Ich habe die Freiheit, die ein solches System in der Entwicklung meiner Interessen hier
und dort bot, und das Angebot, die eigenen Fähigkeiten akademisch so weit laufen zu
lassen wie sie mich tragen, genossen. Wenn ich heute den Streit über Schulmodelle und
Schulstunden mitverfolge, dann verstehe ich, dass ich meine Ausbildung in einer Schule
erhalten habe, die daran interessiert war, die beste Ausbildung, die in Österreich zu haben
war, an uns SchülerInnen weiterzugeben und die bereit war, zusätzlichen Aufwand zu
treiben, um Schulbildung in Österreich insgesamt zu entwickeln und modernen
Notwendigkeiten gerecht zu werden. Heute verstehe ich, dass es nicht nur der Stoff in den
Stunden war, der mich geformt hat. Es war genauso dieser spirit, dieser Geist im
Lehrkörper und in der Schulverwaltung, für uns die besten Bedingungen einer
ganzheitlichen, menschen- und herzensbildenden Erziehung zu schaffen, die uns zu
umfassend gebildeten jungen Menschen, aber auch zu emanzipierten und selbstständig
denkenden Individuen gemacht hat.
Wir fuhren zusammen nach München ins Konzert, wir gingen in Kössen gemeinsam
raften, wir organiserten gemeinsam Lernferien für die Vormatura in Florenz, wir klapperten
gemeinsam die Museen Oberitaliens ab. Der UNO-Sonderbeauftragte für Afghanistan,
Felix Ermacora war mit Mudjahedin-Vertretern am Gymnasium, eine Begegnung, an die
ich angesichts der weiteren Ereignisse, die heute meinen beruflichen Alltag bestimmen, oft
zurückdenke. Dieser kurze direkte Kontakt mit Fragen des politischen Islam von damals ist
heute ein wichtiger benchmark für mich, um Entwicklungen einschätzen und in Beziehung
setzen zu können. Das Gymnasium St. Johann war eine Schule, und gleichzeitig mehr als
das.
In meinen beruflichen Zusammenhängen kommt es immer wieder vor, dass sich jemand
zu einer Bemerkung hinreißen lässt wie „Es ist doch erstaunlich, dass eine Tirolerin
Botschafterin wird“. Das Erstaunen liegt dann aber meist bei mir. Warum sollte denn eine
Tirolerin nicht Botschafterin werden? Gibt es denn Präsdestiniertere, um Botschafter und
Botschafterin zu werden?
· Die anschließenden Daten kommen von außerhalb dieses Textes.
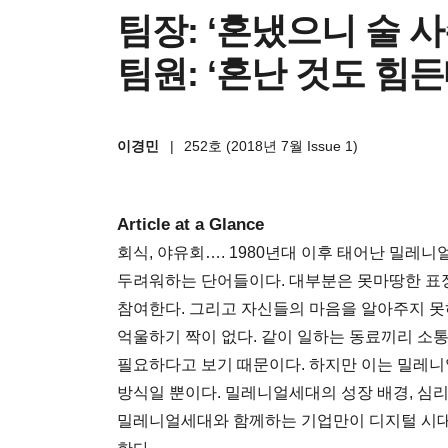
팀장: ‘혼냈으니 술 
팀원: ‘혼난 것도 힘
이경민
|
252호 (2018년 7월 Issue 1)
Article at a Glance
회식, 야유회…. 1980년대 이후 태어난 밀레
두려워하는 단어들이다. 대부분은 못마땅한 표
참여한다. 그리고 자신들의 마음을 알아주지 못
억울하기 짝이 없다. 같이 일하는 동료끼리 소
필요하다고 보기 때문이다. 하지만 이는 밀레
방식일 뿐이다. 밀레니얼세대의 성장 배경, 심리
밀레니얼세대와 함께하는 기업만이 디지털 시대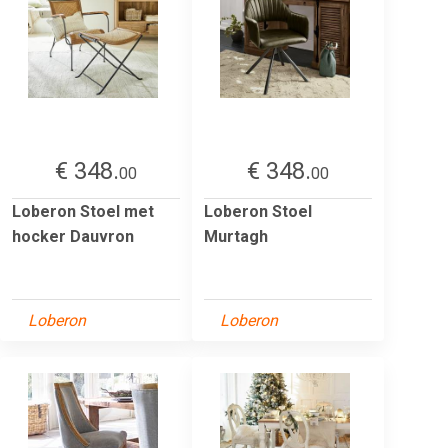
€ 348.
€ 348.
00
00
Loberon Stoel met
Loberon Stoel
hocker Dauvron
Murtagh
Loberon
Loberon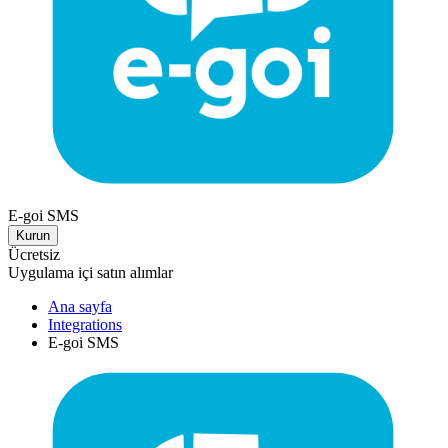
E-goi SMS
Kurun
Ücretsiz
Uygulama içi satın alımlar
Ana sayfa
Integrations
E-goi SMS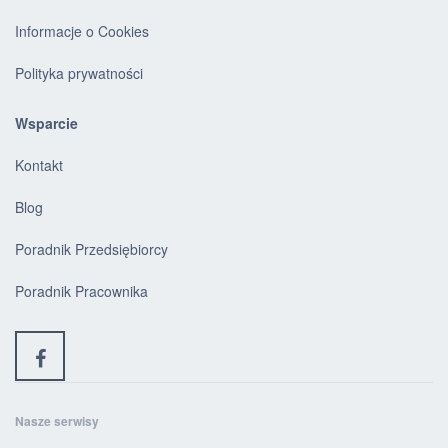
Informacje o Cookies
Polityka prywatności
Wsparcie
Kontakt
Blog
Poradnik Przedsiębiorcy
Poradnik Pracownika
Nasze serwisy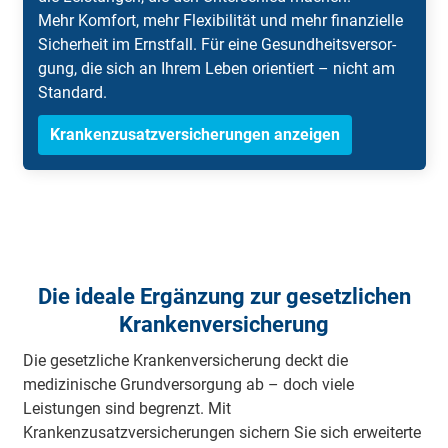
Mehr Kom­fort, mehr Fle­xi­bi­li­tät und mehr fi­nan­zi­el­le
Si­cher­heit im Ernst­fall. Für eine Ge­sund­heits­ver­sor­
gung, die sich an Ih­rem Le­ben ori­en­tiert – nicht am
Stan­dard.
Krankenzusatzversicherungen anzeigen
Die ideale Ergänzung zur gesetzlichen
Krankenversicherung
Die gesetzliche Krankenversicherung deckt die
medizinische Grundversorgung ab – doch viele
Leistungen sind begrenzt. Mit
Krankenzusatzversicherungen sichern Sie sich erweiterte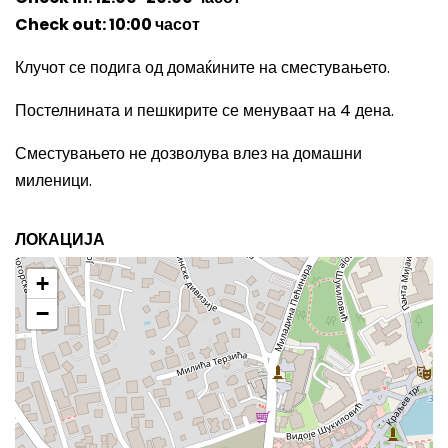
Check out: 10:00
часот
Клучот се подига од домаќините на сместувањето.
Постелнината и пешкирите се менуваат на 4 дена.
Сместувањето не дозволува влез на домашни
миленици.
ЛОКАЦИЈА
+
−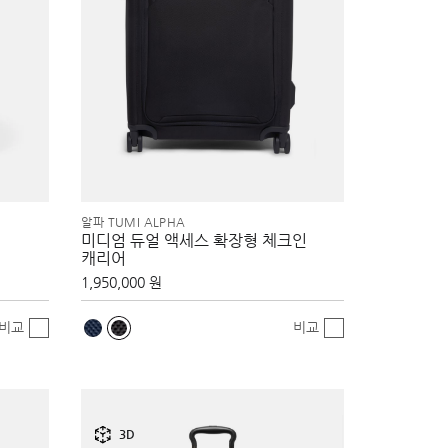
알파 TUMI ALPHA
미디엄 듀얼 액세스 확장형 체크인
캐리어
1,950,000 원
비교
비교
3D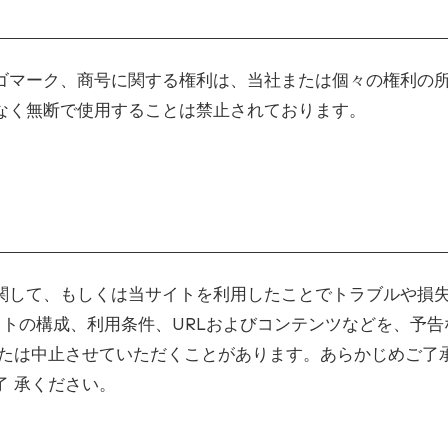
ゴマーク、商号に関する権利は、当社または個々の権利の
なく無断で使用することは禁止されております。
関して、もしくは当サイトを利用したことでトラブルや損
サイトの構成、利用条件、URLおよびコンテンツなどを、予
または中止させていただくことがあります。あらかじめご了承
了 承ください。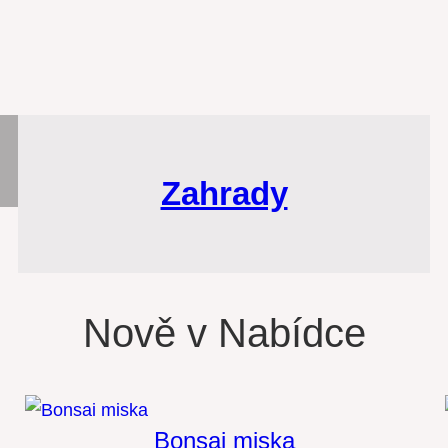
Zahrady
Nově v Nabídce
Bonsai miska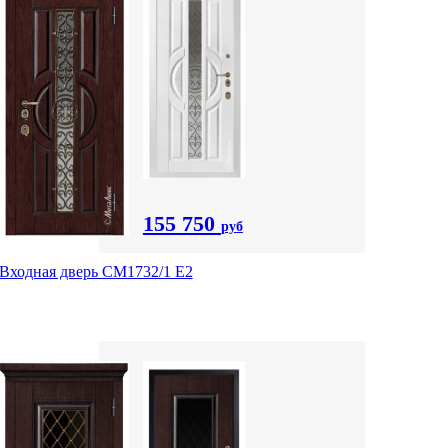
155 750
руб
Входная дверь СМ1732/1 Е2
Ich nutze solche Gelegenheiten, um meine gute Ausbildung zu
loben, beginnend bei meinem Elternhaus im Winkl (nomen non est omen!), über meine
Schule in St. Johann, meine Alma Mater in Innsbruck, und allen guten Einflüssen, die mich
geformt haben. Ich berichte dann, dass meine Schule bereits vier BotschafterInnen und
zahlreiche DiplomatInnen hervorgebracht hat, also im Grunde schon als
„Botschafterschmiede“ einzustufen ist. Ich habe also Erfahrung darin, meine Schule zu
loben, und tue es in aufrichtiger Freude. Der Respekt der so Fragenden ist dem
Gymnasium St. Johann in Tirol auch jedes Mal gewiss, und ich freue mich, diese
Rückmeldungen auch in St. Johann und im Bezirk bekannt zu machen. Wohlverdient.